When yet another life! - I was working in "research", i.e. waiting to be posted to some unhealthy part of the world for real work, we used to be preoccupied with technical issues of weight such as how the heck seismic inversion worked (we are going back a while now). Avid reading of Geophysics often brought illumination (just add up the samples!) and the published algorithm was passed on to the programmers, who did something completely different, but that's another story. At the time, it seemed that scientists just published their results for the greater good, and that everyone could pick up on the fruits of their labors, it was the natural way of the world.
Client from hell
Of course it was never really like that, and has never been. The seismic software houses were playing a fairly open, but delicate game. If they "discovered" something, like a novel decon, or a new way of migrating, then they would weigh up the merits of publication a kind of marketing after all, or of use in a proprietary sense. The disadvantage of the latter was that, unless the algorithm was published, the "client from hell" with an arm full of math degrees would be convinced that what was really happening was, well just adding up the samples for instance. So publishing was in reality a route to credibility and hence sales. Now this did mean that others could copy, that investment in R&D led to a time window when the discoverer could "get ahead" of the market, and move on to higher ground while others began to cash in on the "old technology". Only in exceptional circumstances would a patent be applied for, this is after all a costly and time consuming process, with no guarantee that the patent obtained will actually serve any useful purpose.
Old as the hills
Patents and patent litigation in geophysics are actually as old as the hills, or at least as old as Geophysics. In 1936, in Volume 1, there was a paper by a certain C. R. Hrdlicka summarizing pending patent litigation relating seismic exploration. Since then, although Geophysics has been regularly publishing patents, there have been no further "case histories" of litigation in this field. Of course back in those days, software did not exist, but in addition to patents for actual physical devices, many of the earlier patents were taken out on methods. Noteworthy among these was CDP (patent filed in 1950) and Vibroseis (1953). Today, while most geophysical patents are still applied for on the basis of "inventions", software algorithms are increasingly the subjects of claims. Hitherto, these have served as territorial marks, to be negotiated if necessary, but rarely have they either made their inventors much money, or even been challenged in a serious way. To our knowledge, geophysical software patents have not before been the subjects of high profile litigation although rumors abound as to behind the scenes arm-twisting and settlements. We asked James D. Ivey, a California based attorney with E&P experience who now works in the field of computer systems and software, to provide some background on the state of the art in software patents. His contribution (see side box) shows that the goalposts have shifted somewhat in recent years and explains why patenting is often a necessity.

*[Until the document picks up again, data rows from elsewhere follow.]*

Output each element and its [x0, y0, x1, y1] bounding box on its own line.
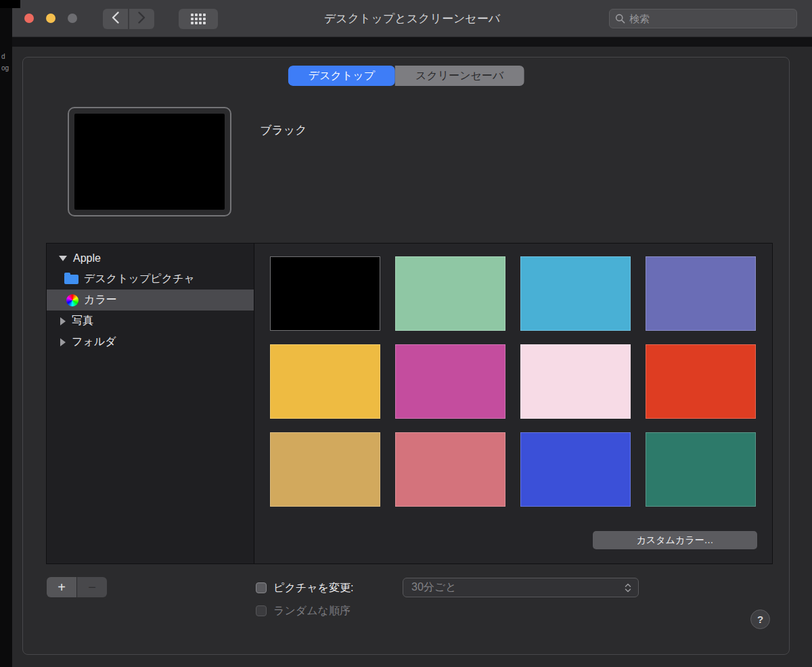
color-swatch[interactable] [395, 432, 505, 507]
toolbar: デスクトップとスクリーンセーバ [12, 0, 812, 37]
color-swatch[interactable] [646, 344, 756, 419]
random-order-checkbox[interactable] [256, 605, 267, 616]
remove-button[interactable]: − [77, 577, 107, 597]
interval-value: 30分ごと [411, 580, 625, 595]
change-picture-checkbox[interactable] [256, 582, 267, 593]
source-browser: Apple デスクトップピクチャ カラー 写真 フォルダ [46, 243, 773, 564]
color-swatch[interactable] [646, 432, 756, 507]
add-button[interactable]: + [47, 577, 76, 597]
random-order-row: ランダムな順序 [256, 602, 351, 620]
background-window-fragment: d og [0, 0, 12, 667]
source-list: Apple デスクトップピクチャ カラー 写真 フォルダ [47, 244, 254, 564]
chevron-left-icon [112, 12, 119, 24]
close-button[interactable] [24, 14, 34, 23]
sidebar-group-folders[interactable]: フォルダ [47, 331, 254, 352]
nav-buttons [103, 9, 154, 29]
disclosure-right-icon[interactable] [60, 338, 66, 346]
search-input[interactable] [629, 13, 791, 24]
color-swatch[interactable] [395, 344, 505, 419]
random-order-label: ランダムな順序 [273, 604, 351, 618]
search-icon [615, 14, 625, 24]
color-swatch[interactable] [270, 432, 380, 507]
desktop-preview-image [74, 114, 225, 210]
search-field[interactable] [609, 9, 797, 28]
tab-desktop[interactable]: デスクトップ [288, 66, 395, 86]
grid-icon [191, 14, 206, 24]
chevron-updown-icon [625, 582, 631, 593]
background-corner [0, 0, 20, 8]
back-button[interactable] [103, 9, 128, 29]
zoom-button [68, 14, 77, 23]
sidebar-item-label: デスクトップピクチャ [84, 272, 195, 286]
change-picture-row: ピクチャを変更: [256, 578, 353, 598]
sidebar-item-colors[interactable]: カラー [47, 290, 254, 310]
sidebar-group-apple[interactable]: Apple [47, 248, 254, 269]
sidebar-group-label: 写真 [72, 314, 93, 328]
show-all-button[interactable] [179, 9, 218, 29]
color-wheel-icon [66, 294, 78, 306]
color-swatch[interactable] [520, 432, 631, 507]
help-button[interactable]: ? [750, 610, 770, 629]
forward-button[interactable] [129, 9, 154, 29]
chevron-right-icon [138, 12, 145, 24]
sidebar-group-label: フォルダ [72, 335, 116, 349]
preview-label: ブラック [260, 122, 307, 138]
background-text-fragment: d [1, 53, 5, 60]
disclosure-down-icon[interactable] [59, 256, 67, 261]
add-remove-buttons: + − [47, 577, 107, 597]
tab-screensaver[interactable]: スクリーンセーバ [395, 66, 524, 86]
minimize-button[interactable] [46, 14, 55, 23]
color-swatch[interactable] [270, 256, 380, 331]
sidebar-item-label: カラー [84, 293, 117, 307]
swatch-pane: カスタムカラー… [254, 244, 772, 564]
color-swatch-grid [270, 256, 756, 507]
disclosure-right-icon[interactable] [60, 317, 66, 325]
content-panel: デスクトップ スクリーンセーバ ブラック Apple デスクトップピクチャ カラ… [22, 57, 790, 655]
custom-color-button[interactable]: カスタムカラー… [593, 531, 757, 549]
sidebar-group-label: Apple [73, 252, 101, 264]
change-picture-label: ピクチャを変更: [273, 581, 353, 595]
sidebar-group-photos[interactable]: 写真 [47, 310, 254, 331]
sidebar-item-desktop-pictures[interactable]: デスクトップピクチャ [47, 269, 254, 290]
color-swatch[interactable] [646, 256, 756, 331]
color-swatch[interactable] [520, 344, 631, 419]
interval-dropdown[interactable]: 30分ごと [403, 578, 639, 597]
toolbar-shadow [0, 37, 812, 47]
folder-icon [64, 275, 78, 284]
color-swatch[interactable] [395, 256, 505, 331]
color-swatch[interactable] [270, 344, 380, 419]
background-text-fragment: og [1, 64, 9, 72]
tab-bar: デスクトップ スクリーンセーバ [288, 66, 524, 86]
desktop-preview-thumbnail [68, 107, 231, 216]
color-swatch[interactable] [520, 256, 631, 331]
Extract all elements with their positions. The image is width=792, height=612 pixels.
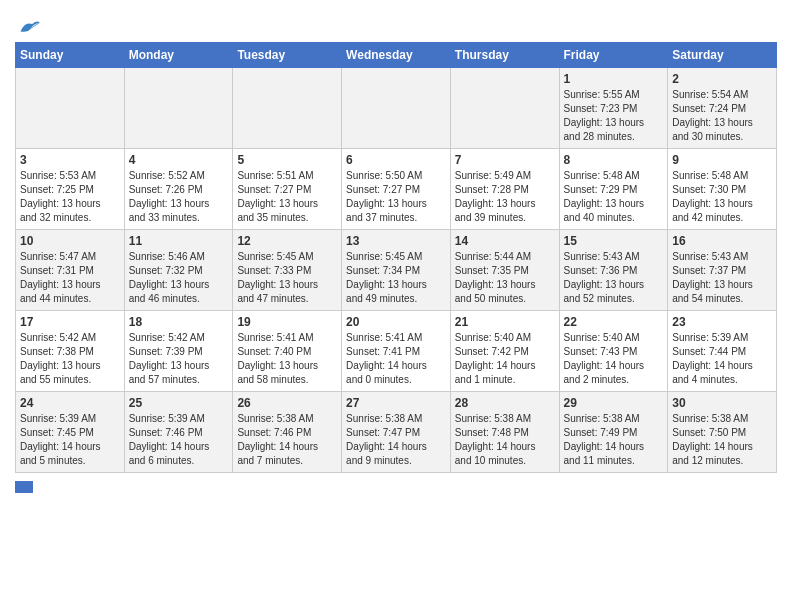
day-info: Sunrise: 5:41 AMSunset: 7:41 PMDaylight:… xyxy=(346,332,427,385)
day-number: 5 xyxy=(237,153,337,167)
day-cell: 9Sunrise: 5:48 AMSunset: 7:30 PMDaylight… xyxy=(668,149,777,230)
day-number: 7 xyxy=(455,153,555,167)
day-number: 21 xyxy=(455,315,555,329)
day-cell: 30Sunrise: 5:38 AMSunset: 7:50 PMDayligh… xyxy=(668,392,777,473)
day-number: 25 xyxy=(129,396,229,410)
day-number: 24 xyxy=(20,396,120,410)
day-info: Sunrise: 5:45 AMSunset: 7:34 PMDaylight:… xyxy=(346,251,427,304)
day-info: Sunrise: 5:38 AMSunset: 7:46 PMDaylight:… xyxy=(237,413,318,466)
day-info: Sunrise: 5:43 AMSunset: 7:37 PMDaylight:… xyxy=(672,251,753,304)
col-header-sunday: Sunday xyxy=(16,43,125,68)
day-info: Sunrise: 5:50 AMSunset: 7:27 PMDaylight:… xyxy=(346,170,427,223)
day-cell: 17Sunrise: 5:42 AMSunset: 7:38 PMDayligh… xyxy=(16,311,125,392)
day-number: 11 xyxy=(129,234,229,248)
week-row-2: 3Sunrise: 5:53 AMSunset: 7:25 PMDaylight… xyxy=(16,149,777,230)
header-row: SundayMondayTuesdayWednesdayThursdayFrid… xyxy=(16,43,777,68)
day-cell: 5Sunrise: 5:51 AMSunset: 7:27 PMDaylight… xyxy=(233,149,342,230)
day-cell: 25Sunrise: 5:39 AMSunset: 7:46 PMDayligh… xyxy=(124,392,233,473)
day-info: Sunrise: 5:40 AMSunset: 7:43 PMDaylight:… xyxy=(564,332,645,385)
day-cell: 23Sunrise: 5:39 AMSunset: 7:44 PMDayligh… xyxy=(668,311,777,392)
day-cell: 24Sunrise: 5:39 AMSunset: 7:45 PMDayligh… xyxy=(16,392,125,473)
day-info: Sunrise: 5:53 AMSunset: 7:25 PMDaylight:… xyxy=(20,170,101,223)
calendar-table: SundayMondayTuesdayWednesdayThursdayFrid… xyxy=(15,42,777,473)
day-cell: 19Sunrise: 5:41 AMSunset: 7:40 PMDayligh… xyxy=(233,311,342,392)
day-cell: 16Sunrise: 5:43 AMSunset: 7:37 PMDayligh… xyxy=(668,230,777,311)
day-cell xyxy=(450,68,559,149)
col-header-tuesday: Tuesday xyxy=(233,43,342,68)
day-cell xyxy=(233,68,342,149)
day-info: Sunrise: 5:39 AMSunset: 7:46 PMDaylight:… xyxy=(129,413,210,466)
day-cell xyxy=(124,68,233,149)
day-info: Sunrise: 5:38 AMSunset: 7:50 PMDaylight:… xyxy=(672,413,753,466)
day-number: 28 xyxy=(455,396,555,410)
day-info: Sunrise: 5:48 AMSunset: 7:29 PMDaylight:… xyxy=(564,170,645,223)
day-cell: 27Sunrise: 5:38 AMSunset: 7:47 PMDayligh… xyxy=(342,392,451,473)
day-cell: 3Sunrise: 5:53 AMSunset: 7:25 PMDaylight… xyxy=(16,149,125,230)
day-number: 4 xyxy=(129,153,229,167)
day-number: 30 xyxy=(672,396,772,410)
day-cell: 20Sunrise: 5:41 AMSunset: 7:41 PMDayligh… xyxy=(342,311,451,392)
day-info: Sunrise: 5:41 AMSunset: 7:40 PMDaylight:… xyxy=(237,332,318,385)
day-cell: 4Sunrise: 5:52 AMSunset: 7:26 PMDaylight… xyxy=(124,149,233,230)
day-info: Sunrise: 5:49 AMSunset: 7:28 PMDaylight:… xyxy=(455,170,536,223)
day-info: Sunrise: 5:38 AMSunset: 7:47 PMDaylight:… xyxy=(346,413,427,466)
day-info: Sunrise: 5:39 AMSunset: 7:44 PMDaylight:… xyxy=(672,332,753,385)
day-number: 3 xyxy=(20,153,120,167)
header xyxy=(15,10,777,36)
day-number: 14 xyxy=(455,234,555,248)
week-row-3: 10Sunrise: 5:47 AMSunset: 7:31 PMDayligh… xyxy=(16,230,777,311)
day-number: 22 xyxy=(564,315,664,329)
day-cell: 26Sunrise: 5:38 AMSunset: 7:46 PMDayligh… xyxy=(233,392,342,473)
day-cell: 6Sunrise: 5:50 AMSunset: 7:27 PMDaylight… xyxy=(342,149,451,230)
day-cell: 7Sunrise: 5:49 AMSunset: 7:28 PMDaylight… xyxy=(450,149,559,230)
day-number: 6 xyxy=(346,153,446,167)
legend-color xyxy=(15,481,33,493)
col-header-wednesday: Wednesday xyxy=(342,43,451,68)
logo-bird-icon xyxy=(19,18,41,36)
day-number: 17 xyxy=(20,315,120,329)
day-number: 26 xyxy=(237,396,337,410)
day-cell: 1Sunrise: 5:55 AMSunset: 7:23 PMDaylight… xyxy=(559,68,668,149)
day-number: 19 xyxy=(237,315,337,329)
logo xyxy=(15,18,41,36)
day-number: 29 xyxy=(564,396,664,410)
day-cell: 18Sunrise: 5:42 AMSunset: 7:39 PMDayligh… xyxy=(124,311,233,392)
day-cell: 15Sunrise: 5:43 AMSunset: 7:36 PMDayligh… xyxy=(559,230,668,311)
day-number: 8 xyxy=(564,153,664,167)
day-info: Sunrise: 5:44 AMSunset: 7:35 PMDaylight:… xyxy=(455,251,536,304)
day-cell xyxy=(16,68,125,149)
day-number: 18 xyxy=(129,315,229,329)
day-number: 16 xyxy=(672,234,772,248)
day-number: 1 xyxy=(564,72,664,86)
col-header-thursday: Thursday xyxy=(450,43,559,68)
day-info: Sunrise: 5:40 AMSunset: 7:42 PMDaylight:… xyxy=(455,332,536,385)
day-info: Sunrise: 5:39 AMSunset: 7:45 PMDaylight:… xyxy=(20,413,101,466)
day-cell: 11Sunrise: 5:46 AMSunset: 7:32 PMDayligh… xyxy=(124,230,233,311)
day-cell: 14Sunrise: 5:44 AMSunset: 7:35 PMDayligh… xyxy=(450,230,559,311)
day-number: 13 xyxy=(346,234,446,248)
day-info: Sunrise: 5:51 AMSunset: 7:27 PMDaylight:… xyxy=(237,170,318,223)
day-cell: 21Sunrise: 5:40 AMSunset: 7:42 PMDayligh… xyxy=(450,311,559,392)
legend xyxy=(15,481,777,493)
day-cell: 13Sunrise: 5:45 AMSunset: 7:34 PMDayligh… xyxy=(342,230,451,311)
day-info: Sunrise: 5:45 AMSunset: 7:33 PMDaylight:… xyxy=(237,251,318,304)
day-number: 23 xyxy=(672,315,772,329)
day-cell: 28Sunrise: 5:38 AMSunset: 7:48 PMDayligh… xyxy=(450,392,559,473)
day-cell: 12Sunrise: 5:45 AMSunset: 7:33 PMDayligh… xyxy=(233,230,342,311)
day-cell: 29Sunrise: 5:38 AMSunset: 7:49 PMDayligh… xyxy=(559,392,668,473)
day-info: Sunrise: 5:48 AMSunset: 7:30 PMDaylight:… xyxy=(672,170,753,223)
day-number: 9 xyxy=(672,153,772,167)
day-info: Sunrise: 5:42 AMSunset: 7:38 PMDaylight:… xyxy=(20,332,101,385)
day-info: Sunrise: 5:55 AMSunset: 7:23 PMDaylight:… xyxy=(564,89,645,142)
day-number: 10 xyxy=(20,234,120,248)
day-cell: 10Sunrise: 5:47 AMSunset: 7:31 PMDayligh… xyxy=(16,230,125,311)
col-header-monday: Monday xyxy=(124,43,233,68)
day-info: Sunrise: 5:46 AMSunset: 7:32 PMDaylight:… xyxy=(129,251,210,304)
day-number: 20 xyxy=(346,315,446,329)
day-info: Sunrise: 5:54 AMSunset: 7:24 PMDaylight:… xyxy=(672,89,753,142)
col-header-saturday: Saturday xyxy=(668,43,777,68)
day-number: 2 xyxy=(672,72,772,86)
week-row-5: 24Sunrise: 5:39 AMSunset: 7:45 PMDayligh… xyxy=(16,392,777,473)
day-cell: 22Sunrise: 5:40 AMSunset: 7:43 PMDayligh… xyxy=(559,311,668,392)
week-row-4: 17Sunrise: 5:42 AMSunset: 7:38 PMDayligh… xyxy=(16,311,777,392)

In the software world at large, patents are the subject of considerable controversy. The arguments for patents are fairly obvious, if an individual or a company has invested a lot in developing an original algorithm, then it is reasonable for them to expect to be protected from others copying the algorithm and having a free ride. The counter argument goes that programming grows incrementally, and that in many cases it is almost impossible to write a program, which is entirely novel. This has not stopped many software developers from patenting just about anything, from the look and feel of a GUI, to sorting algorithms that a high-school student could well be expected to "invent" for homework. The League for Programming Freedom (http://www.lpf.org) has submitted a lengthy document to the US Bureau of Patents, which addresses these issues. They argue that the current legislation on patents is out of kilter with the modern world of software development, and cite examples of patents of such trivial ideas as "the use of different colors to distinguish the nesting level of nested expressions" (US patent no. 4,965,765) or "use of a host independent byte ordering" (4,956,809). The field of text data compression is cited as becoming an area where software development is "out of bounds. There are now so many patents in this field that it is almost impossible to create a data compression algorithm that does not infringe at least one of these patents". The costs of defending or proving patent infringement are also cited as potentially crippling for a small company. Even large software companies such as Oracle have opposed the patentability of software, arguing that that copyright and trade secrecy legislation are better suited to protecting software development.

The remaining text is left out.